“Data-Driven Thinking" is written by members of the media community and contains fresh ideas on the digital revolution in media.
Today’s column is by Patrick Salyer, CEO at Gigya.
If we’ve learned anything about progress, it’s that regulation rides hot on the heels of innovation.
With the birth of the airline industry, for example, came a complex set of regulations for safety and efficiency. The same is true with broadcast television, cable and broadband internet.
Now, big data and the digital world are ripe for regulation – specifically, privacy compliance in the international digital enterprise. More than ever, managing consumer privacy is – or should be – the top priority for executives.
Three major drivers are forcing a shift in how organizations approach their privacy compliance strategies in 2017: data residency and security, business enablement and emerging data protection standards.

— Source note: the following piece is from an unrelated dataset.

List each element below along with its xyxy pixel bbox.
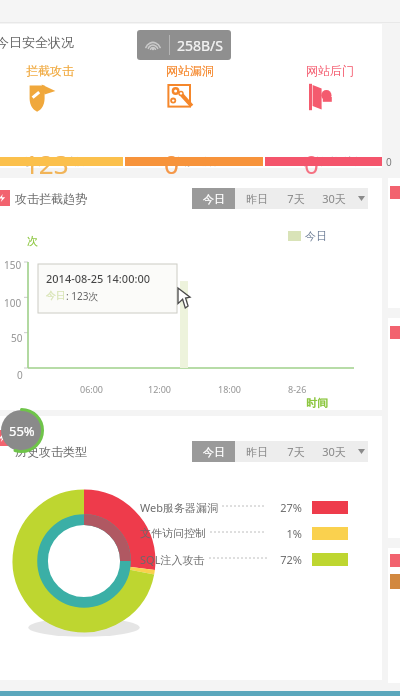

Regional and national data laws, including those that define where consumer data must be stored and processed, vary widely. The risk of noncompliance is great for businesses that serve international customer bases.
Nevertheless, these businesses are unlikely to give up international audience segments because of their business value. Organizations must be vigilant in their management of multinational consumer data, adopt data localization policies and pay strict attention to regional compliance laws.
Digital innovation is driving business, and privacy compliance is an essential element in almost every technology in an organization’s solutions stack. As executives embrace new technology, they face new challenges for securing their customers’ personal data as it is tapped by a growing list of applications and services. Leaders across the entire enterprise must think outside of the box to meet the needs of a range of business units, while also keeping their organizations in compliance with international data protection and privacy regulations.
Emerging Data Protection Standards
The European Union’s General Data Protection Regulation (GDPR) is all set to go live in May 2018, sending many executives of international digital enterprises scrambling to ensure that their data management strategies fall in line.
Developed and put forth by EU regulators in April 2016, the law outlines stringent requirements for the handling of data, organizational structure, system maintenance and communications between data processors and consumers as well as between businesses and regulatory officials. The aim is to increase transparency about how consumer data is collected and used. Noncompliance with GDPR is brutal: Fines can reach $20 million or 4% of annual turnover, whichever is greater, depending on the violation. This alone can light a fire under international digital enterprise executives to make privacy compliance management a priority.
While the EU’s GDPR has garnered the spotlight for regulatory mandates, the United States has its own up-and-comers in privacy and data protection and enforcement: the Federal Communications Commission, the United States Securities and Exchange Commission and the Consumer Financial Protection Bureau among them. And with the Federal Trade Commission’s recent $100 million action against LifeLock, there’s no doubt significant shifts in the US regulatory landscape are on the horizon.
Of course, a byproduct of data protection and privacy compliance is that it sparks positive feelings between the organization and its customers — always a good thing when trying to attract and keep customers and establish trust.
Perhaps Forrester put it best in a recent report on consumer privacy when it said that “enlightened” organizations will recognize privacy as a way to build customer relationships, while “short-sighted firms will make the mistake of thinking that privacy is only about meeting compliance and regulatory requirements at the lowest possible cost.”